Required work
Going through the data, count each line that has the word "vous". Reply with the total and nothing more.
··· Provided records
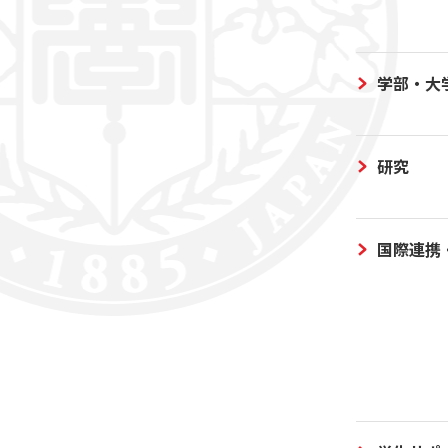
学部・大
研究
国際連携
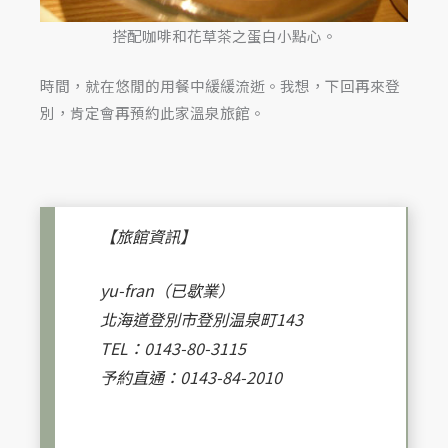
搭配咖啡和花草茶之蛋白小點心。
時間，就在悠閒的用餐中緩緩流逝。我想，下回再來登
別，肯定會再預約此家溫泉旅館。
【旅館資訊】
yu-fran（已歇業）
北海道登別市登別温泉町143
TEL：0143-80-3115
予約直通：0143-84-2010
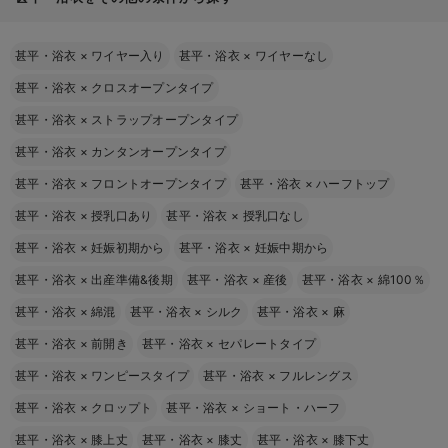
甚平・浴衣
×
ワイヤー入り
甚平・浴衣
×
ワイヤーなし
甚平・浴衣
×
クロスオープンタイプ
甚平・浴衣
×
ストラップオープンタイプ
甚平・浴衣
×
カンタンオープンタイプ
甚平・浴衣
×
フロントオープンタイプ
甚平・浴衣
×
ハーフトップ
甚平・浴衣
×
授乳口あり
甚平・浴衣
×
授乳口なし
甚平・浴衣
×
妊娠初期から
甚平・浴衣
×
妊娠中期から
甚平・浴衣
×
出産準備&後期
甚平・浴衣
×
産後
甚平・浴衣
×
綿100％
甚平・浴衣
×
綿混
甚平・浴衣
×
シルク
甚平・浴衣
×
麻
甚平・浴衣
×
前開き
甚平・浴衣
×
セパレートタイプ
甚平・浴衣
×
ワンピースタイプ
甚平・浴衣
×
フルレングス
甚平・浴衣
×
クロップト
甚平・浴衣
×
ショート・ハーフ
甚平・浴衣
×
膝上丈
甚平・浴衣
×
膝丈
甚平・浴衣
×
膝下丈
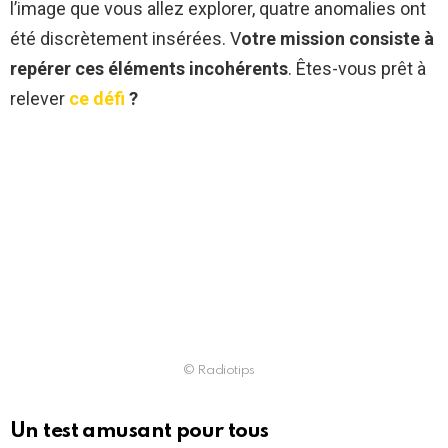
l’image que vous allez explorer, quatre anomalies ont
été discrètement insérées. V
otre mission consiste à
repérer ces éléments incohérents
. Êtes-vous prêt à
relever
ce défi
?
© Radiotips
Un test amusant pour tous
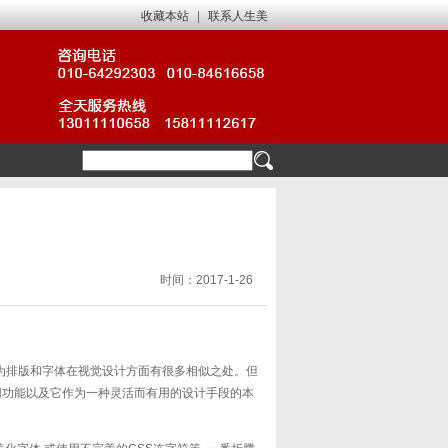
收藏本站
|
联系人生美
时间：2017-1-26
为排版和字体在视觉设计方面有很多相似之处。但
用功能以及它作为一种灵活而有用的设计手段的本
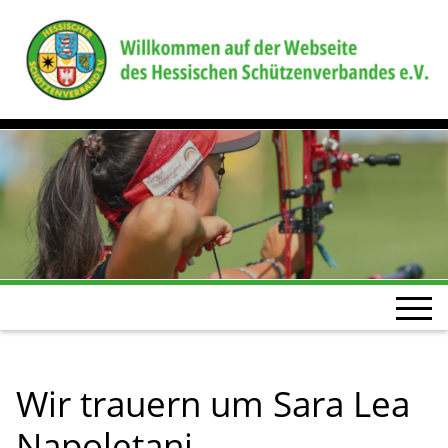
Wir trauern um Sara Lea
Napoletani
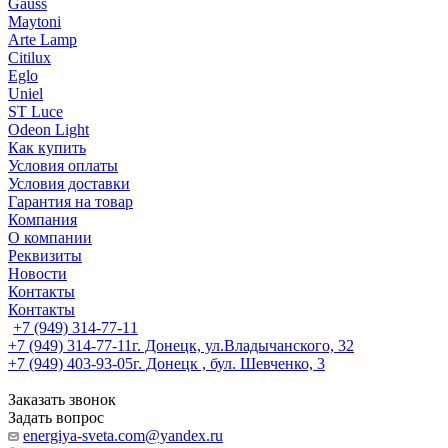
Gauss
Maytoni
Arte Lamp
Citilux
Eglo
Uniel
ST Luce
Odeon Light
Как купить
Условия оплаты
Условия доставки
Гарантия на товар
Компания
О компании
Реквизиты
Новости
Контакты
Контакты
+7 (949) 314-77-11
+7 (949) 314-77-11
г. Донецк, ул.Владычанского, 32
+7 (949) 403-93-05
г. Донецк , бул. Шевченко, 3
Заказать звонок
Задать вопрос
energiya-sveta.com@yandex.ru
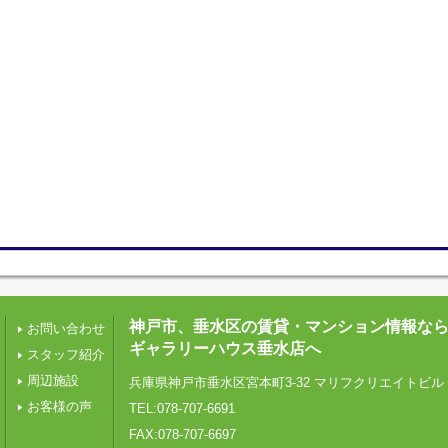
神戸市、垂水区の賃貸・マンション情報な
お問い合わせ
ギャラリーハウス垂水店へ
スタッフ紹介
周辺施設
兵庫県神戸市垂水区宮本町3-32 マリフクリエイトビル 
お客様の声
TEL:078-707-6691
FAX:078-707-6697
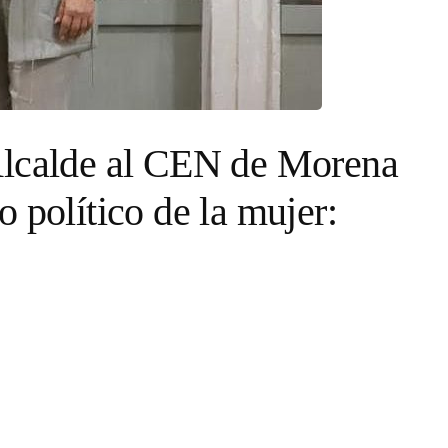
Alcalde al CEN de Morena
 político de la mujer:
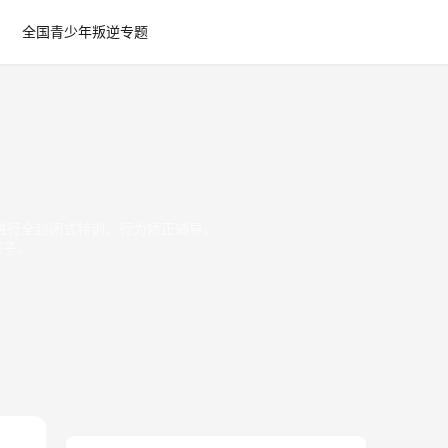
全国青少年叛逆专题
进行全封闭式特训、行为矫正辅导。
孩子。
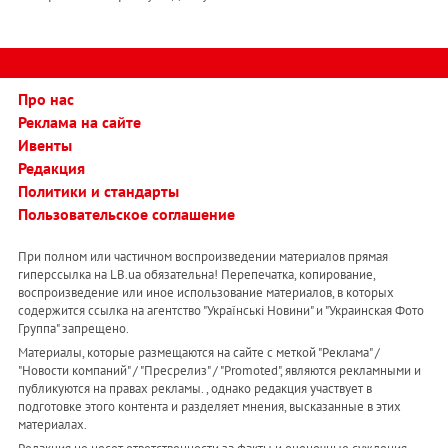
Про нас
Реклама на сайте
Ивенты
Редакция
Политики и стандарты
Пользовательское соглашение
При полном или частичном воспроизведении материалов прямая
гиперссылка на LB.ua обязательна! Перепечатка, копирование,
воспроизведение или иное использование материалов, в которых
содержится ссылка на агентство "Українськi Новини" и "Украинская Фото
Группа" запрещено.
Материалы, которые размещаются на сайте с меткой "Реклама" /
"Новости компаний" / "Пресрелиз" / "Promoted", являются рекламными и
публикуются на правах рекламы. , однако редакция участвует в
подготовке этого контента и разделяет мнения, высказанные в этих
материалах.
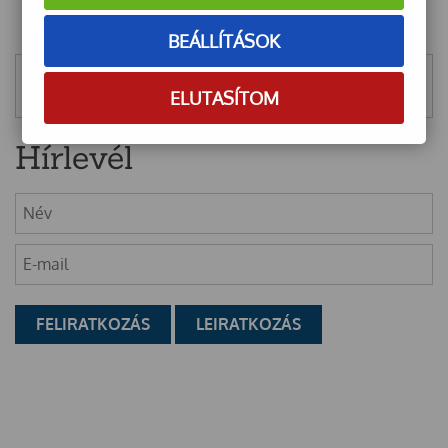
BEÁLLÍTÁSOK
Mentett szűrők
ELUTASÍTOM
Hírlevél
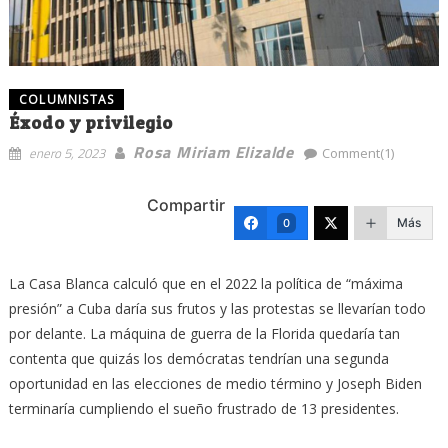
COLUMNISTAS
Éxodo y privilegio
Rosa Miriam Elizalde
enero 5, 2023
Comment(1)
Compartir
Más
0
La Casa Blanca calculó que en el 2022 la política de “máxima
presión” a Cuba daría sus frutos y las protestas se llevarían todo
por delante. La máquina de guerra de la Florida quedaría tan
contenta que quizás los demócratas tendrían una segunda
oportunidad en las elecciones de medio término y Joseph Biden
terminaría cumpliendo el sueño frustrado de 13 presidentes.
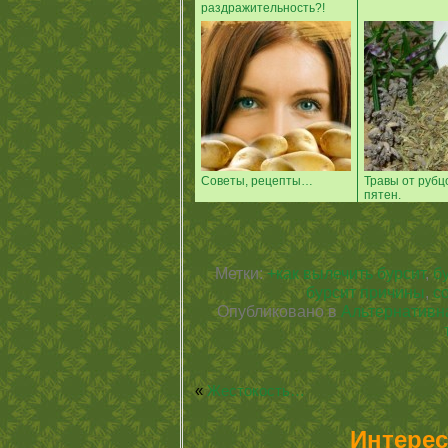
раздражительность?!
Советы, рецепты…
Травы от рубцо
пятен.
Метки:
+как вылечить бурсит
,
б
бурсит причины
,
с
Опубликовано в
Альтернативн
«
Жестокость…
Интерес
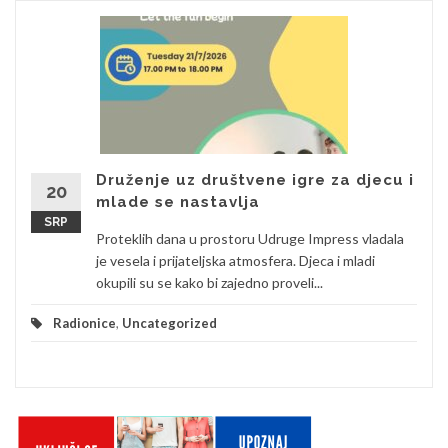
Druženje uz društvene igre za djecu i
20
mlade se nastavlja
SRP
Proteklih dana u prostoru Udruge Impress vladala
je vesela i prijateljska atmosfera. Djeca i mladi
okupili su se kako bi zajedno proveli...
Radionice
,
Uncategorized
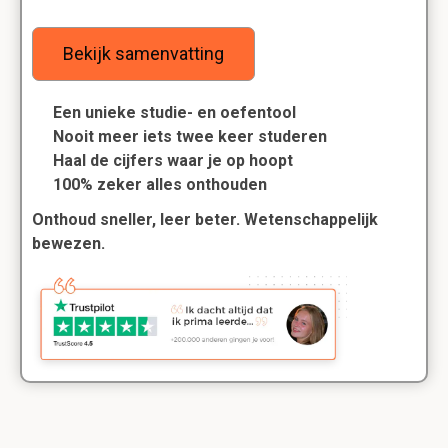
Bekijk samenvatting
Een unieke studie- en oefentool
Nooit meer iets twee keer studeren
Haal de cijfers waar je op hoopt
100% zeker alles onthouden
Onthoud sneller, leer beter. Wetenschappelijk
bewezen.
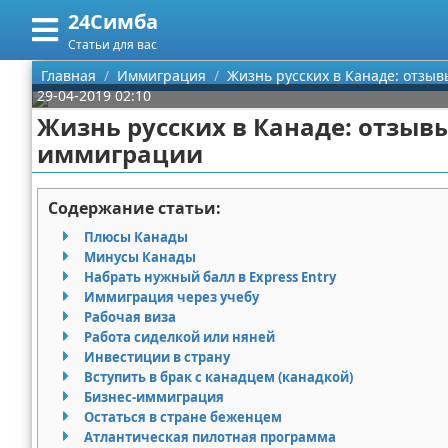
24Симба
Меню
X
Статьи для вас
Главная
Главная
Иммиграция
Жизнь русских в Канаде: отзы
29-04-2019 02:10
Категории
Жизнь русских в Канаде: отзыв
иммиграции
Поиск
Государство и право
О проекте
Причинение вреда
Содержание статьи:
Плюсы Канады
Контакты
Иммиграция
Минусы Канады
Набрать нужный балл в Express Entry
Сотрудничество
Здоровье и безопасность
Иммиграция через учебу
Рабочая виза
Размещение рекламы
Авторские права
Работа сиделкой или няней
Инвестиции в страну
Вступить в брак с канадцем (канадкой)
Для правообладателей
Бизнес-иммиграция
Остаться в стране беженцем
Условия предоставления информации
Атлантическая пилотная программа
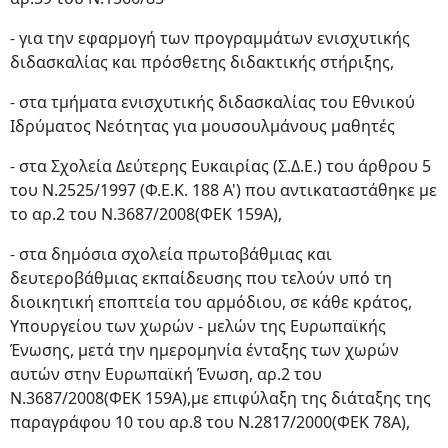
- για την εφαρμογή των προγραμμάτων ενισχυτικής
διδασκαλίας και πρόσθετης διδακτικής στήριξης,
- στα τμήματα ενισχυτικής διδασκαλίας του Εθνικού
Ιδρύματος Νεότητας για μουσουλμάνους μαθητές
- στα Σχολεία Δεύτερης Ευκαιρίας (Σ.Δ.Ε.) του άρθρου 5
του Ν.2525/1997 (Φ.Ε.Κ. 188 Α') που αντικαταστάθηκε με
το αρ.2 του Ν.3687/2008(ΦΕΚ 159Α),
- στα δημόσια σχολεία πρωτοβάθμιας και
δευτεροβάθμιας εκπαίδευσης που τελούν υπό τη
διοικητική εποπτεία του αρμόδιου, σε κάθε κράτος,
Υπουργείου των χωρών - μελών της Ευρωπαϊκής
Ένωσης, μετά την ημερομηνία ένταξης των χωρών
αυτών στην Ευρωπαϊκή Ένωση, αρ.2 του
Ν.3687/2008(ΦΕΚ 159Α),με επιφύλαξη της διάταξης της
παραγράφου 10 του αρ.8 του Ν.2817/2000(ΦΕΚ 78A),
······
Response to the task
2